Youth Keep Up With Kandidates Personally and Politically

Climate change forum focuses on young voters


Mayoral candidate Celia Israel uses a happy-versus-crying Kim Kardashian cutout to answer questions about climate change at a youth candidate forum (Photo by Leila Saidane)

At last week's Keeping Up With the Kandi­dates – a hybrid climate forum/personality showcase for Austin's young voters – candidates answered the next election's burning climate change questions with cutouts of Kim Kardashian (crying on one side, smiling on the other), performed skits with multiple costume changes, and sang along to Aughts hits.

The tabling event, organized by civic engagement groups Sunrise Movement ATX, MOVE Texas, Texas Rising Action, and Jolt Action, is part of a broader effort for civic youth engagement, giving 18- to 25-year-old Kardashian fans/voters and the candidates some real face time. Candidates were asked if they pledge support to environmental justice, what their views are on the city's net-zero carbon emissions goals and solar panels for Austin schools, and what their strategies are for retiring the coal-fueled Fayette Power Project ASAP. Then they stepped away from their agenda to showcase themselves onstage.
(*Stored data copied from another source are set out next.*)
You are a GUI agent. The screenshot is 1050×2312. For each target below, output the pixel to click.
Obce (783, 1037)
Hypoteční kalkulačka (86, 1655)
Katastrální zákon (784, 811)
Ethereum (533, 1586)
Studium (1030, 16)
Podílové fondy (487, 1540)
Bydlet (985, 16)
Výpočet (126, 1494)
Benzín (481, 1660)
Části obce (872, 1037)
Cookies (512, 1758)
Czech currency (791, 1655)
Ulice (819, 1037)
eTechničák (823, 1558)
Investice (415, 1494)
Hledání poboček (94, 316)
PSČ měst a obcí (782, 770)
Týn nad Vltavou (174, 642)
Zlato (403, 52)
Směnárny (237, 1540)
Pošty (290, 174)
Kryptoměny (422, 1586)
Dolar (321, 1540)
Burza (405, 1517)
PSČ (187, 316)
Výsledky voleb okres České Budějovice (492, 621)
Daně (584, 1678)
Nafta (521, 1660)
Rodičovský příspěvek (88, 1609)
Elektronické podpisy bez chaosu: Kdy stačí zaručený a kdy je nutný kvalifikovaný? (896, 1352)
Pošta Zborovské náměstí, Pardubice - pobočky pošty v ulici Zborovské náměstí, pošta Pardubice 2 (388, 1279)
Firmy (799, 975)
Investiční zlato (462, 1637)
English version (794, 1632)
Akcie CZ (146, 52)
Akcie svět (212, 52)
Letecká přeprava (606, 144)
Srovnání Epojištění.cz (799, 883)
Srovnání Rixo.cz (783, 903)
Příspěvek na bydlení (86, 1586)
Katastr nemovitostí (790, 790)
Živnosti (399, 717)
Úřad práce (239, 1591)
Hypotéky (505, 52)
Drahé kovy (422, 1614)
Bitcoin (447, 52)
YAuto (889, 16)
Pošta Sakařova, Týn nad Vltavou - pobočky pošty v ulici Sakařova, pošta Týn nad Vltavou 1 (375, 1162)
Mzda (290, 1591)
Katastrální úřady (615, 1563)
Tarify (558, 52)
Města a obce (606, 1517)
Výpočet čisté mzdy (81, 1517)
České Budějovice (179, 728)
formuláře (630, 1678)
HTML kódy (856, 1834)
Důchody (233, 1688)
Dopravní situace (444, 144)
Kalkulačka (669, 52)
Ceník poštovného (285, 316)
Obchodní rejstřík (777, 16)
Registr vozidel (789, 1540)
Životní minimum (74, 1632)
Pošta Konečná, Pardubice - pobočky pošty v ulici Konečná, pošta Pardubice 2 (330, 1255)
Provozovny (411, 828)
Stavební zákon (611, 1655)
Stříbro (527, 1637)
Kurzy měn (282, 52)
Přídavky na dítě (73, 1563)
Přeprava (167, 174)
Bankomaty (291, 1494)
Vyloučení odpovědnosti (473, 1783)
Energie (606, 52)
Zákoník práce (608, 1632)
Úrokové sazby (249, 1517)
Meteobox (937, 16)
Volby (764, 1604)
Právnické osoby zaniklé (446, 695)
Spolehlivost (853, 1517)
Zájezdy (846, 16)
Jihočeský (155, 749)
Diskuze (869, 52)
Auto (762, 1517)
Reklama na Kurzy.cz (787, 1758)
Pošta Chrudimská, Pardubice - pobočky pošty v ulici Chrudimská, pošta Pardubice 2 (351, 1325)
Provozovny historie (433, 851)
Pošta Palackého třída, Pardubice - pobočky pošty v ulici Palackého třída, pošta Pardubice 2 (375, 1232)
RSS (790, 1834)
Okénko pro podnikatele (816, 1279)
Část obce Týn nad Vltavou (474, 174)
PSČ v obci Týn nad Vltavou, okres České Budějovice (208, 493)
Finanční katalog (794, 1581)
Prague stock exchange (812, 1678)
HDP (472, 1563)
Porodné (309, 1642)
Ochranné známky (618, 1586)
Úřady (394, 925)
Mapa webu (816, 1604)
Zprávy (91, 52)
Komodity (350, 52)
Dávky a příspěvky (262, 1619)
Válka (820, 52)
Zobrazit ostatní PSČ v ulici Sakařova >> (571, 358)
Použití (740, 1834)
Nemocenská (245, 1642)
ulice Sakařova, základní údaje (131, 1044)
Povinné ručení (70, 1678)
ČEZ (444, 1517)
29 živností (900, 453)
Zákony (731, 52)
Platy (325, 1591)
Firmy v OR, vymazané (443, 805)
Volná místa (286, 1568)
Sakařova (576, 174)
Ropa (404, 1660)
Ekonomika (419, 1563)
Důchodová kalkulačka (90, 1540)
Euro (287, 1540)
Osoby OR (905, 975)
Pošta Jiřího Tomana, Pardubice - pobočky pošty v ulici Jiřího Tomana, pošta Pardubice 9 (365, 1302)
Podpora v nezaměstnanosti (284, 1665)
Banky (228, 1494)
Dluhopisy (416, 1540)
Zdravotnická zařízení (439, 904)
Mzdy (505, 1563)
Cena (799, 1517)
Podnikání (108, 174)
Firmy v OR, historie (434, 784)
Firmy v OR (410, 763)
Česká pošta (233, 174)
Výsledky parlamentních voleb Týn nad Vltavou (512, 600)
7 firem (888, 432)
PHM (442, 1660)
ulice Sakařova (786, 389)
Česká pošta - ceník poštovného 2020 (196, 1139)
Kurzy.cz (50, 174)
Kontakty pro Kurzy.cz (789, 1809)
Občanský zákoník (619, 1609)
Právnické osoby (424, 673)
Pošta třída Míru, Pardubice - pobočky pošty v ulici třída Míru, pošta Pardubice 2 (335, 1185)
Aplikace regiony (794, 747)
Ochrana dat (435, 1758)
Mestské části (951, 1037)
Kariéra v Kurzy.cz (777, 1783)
"This is a picture of what your stereotypical lesbians do," mayoral candidate Celia Israel said while presenting her family-photo-album-esque collage. "We go camping!" District 3 contender Daniela Silva shared TikToks detailing her Lyft driver/dog-sitting gig, annoyance with the traffic-focused transit network, and hot-topic issues like housing. Each was accompanied by Gen Z's trending sounds.

"I'm from San Antonio, so these candidates are new to me," said UT-Austin sophomore Mariama Bah.
"[Silva] is listening and watching stuff that we watch – it just humanized her more. For her to talk about how it's hard to move in Austin and how bad the traffic is, it was interesting because that's how I feel." The forum's bright lime green voter guides let audience members fill out a ballot study sheet to take notes on each speaker and tally when Krying Kim was flashed.

"It's important that we talk specifically about the climate for Austin," says AJ Majd, event organizer with Texas Rising Action. "We're a pretty progressive city, but we should be able to really push that limit and promote a more progressive agenda."